Buyout group Apollo Global Management and former SoftBank executive Marcelo Claure are in talks with Millicom International Cellular about a takeover that could value the Latin American telecoms company at about $10bn, including debt, said people briefed on the matter.

The group is considering a bid at a high teens per share price, one person familiar with the matter said. Millicom’s Nasdaq-listed shares closed at $14.83 on Tuesday, valuing the business at roughly $9bn, given its sizeable debts.

Luxembourg-based Millicom confirmed the talks in a statement on Wednesday, after the Financial Times first reported that Apollo and Claure had partnered for a potential deal.

Millicom said there was no certainty that a transaction would materialise.

Shares jumped as much as 20 per cent in New York trading on Wednesday after the FT first reported the potential deal.

Apollo and Claure are attempting to structure their bid in a way that would avoid them repaying or refinancing about $6.9bn of Millicom’s existing debts, given the turbulence in financial markets and the large increase in interest rates since the Federal Reserve began tightening policy last year.

Banks across Wall Street are struggling to offload billions of dollars in debt tied to private equity takeovers, limiting their willingness to write large new loans. The backlog has gummed up the pipeline for newer deals, and dealmakers have warned the higher cost of debt has diminished the appeal of many transactions for leveraged buyout shops.

Apollo and a representative for Claure declined to comment.

Apollo’s interest in Millicom underscores the investment group’s appetite to invest in the communications sector, where it has spent heavily in recent years.

Last year, Apollo paid $7.5bn to buy a unit from communications group Lumen Technologies. The division, renamed Brightspeed, provides telephone and broadband services to more than 6mn customers in the US.

That deal became one of the high-profile takeovers that banks struggled to finance last year. Underwriters ultimately lent Apollo $3.9bn themselves after failing to find creditors that were willing to lend to the business.

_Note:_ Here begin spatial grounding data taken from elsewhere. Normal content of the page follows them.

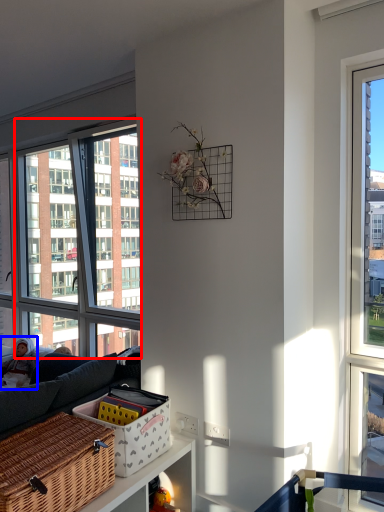 Question: Which object is closer to the camera taking this photo, window (highlighted by a red box) or couple (highlighted by a blue box)?

Choices:
 (A) window
 (B) couple

Answer: (A) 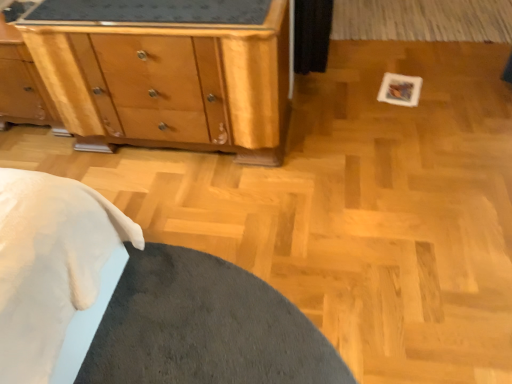 Locate an element on the screen. The image size is (512, 384). vacant space in front of light wood/finish chest of drawers at left is located at coordinates (193, 249). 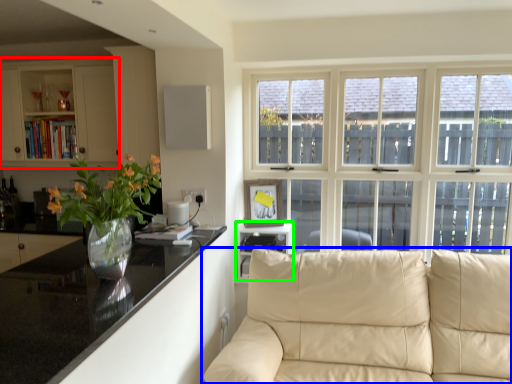 Question: Which object is the closest to the cabinetry (highlighted by a red box)? Choose among these: studio couch (highlighted by a blue box) or shelf (highlighted by a green box).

Claure also has plenty of experience in the telecoms industry, having founded mobile phone distributor Brightstar in the late 1990s, before selling the business to Japan’s SoftBank in 2014 for $1.5bn.

He then served as chief executive of US mobile group Sprint in a turnround effort that helped earn him a place inside the inner circle of SoftBank head Masayoshi Son. Claure was the Japanese group’s chief operating officer until his departure last year following a fallout with Son.

Millicom is based in Luxembourg but operates predominantly in Latin America under its Tigo brand for mobile and cable services, serving about 50mn customers. The company, led by chief executive Mauricio Ramos, also partnered with Visa last year for its Tigo Money digital payments product.

At the close of trading on Tuesday, Millicom’s share price was down more than 20 per cent over the past 12 months, leaving it with a market capitalisation of about $2.5bn. The company has a dual listing on exchanges in New York and Stockholm.

Millicom’s stock has been hit by the weak Colombian peso and concerns around the company burning through cash during the first nine months of 2022. A difficult macro environment and high inflation have raised questions about the group’s ability to hit a three-year target for equity free cash flow.

Millicom was the most discounted telecom stock in Latin America as judged by its enterprise value against its operating free cash flow, according to a research by JPMorgan in November.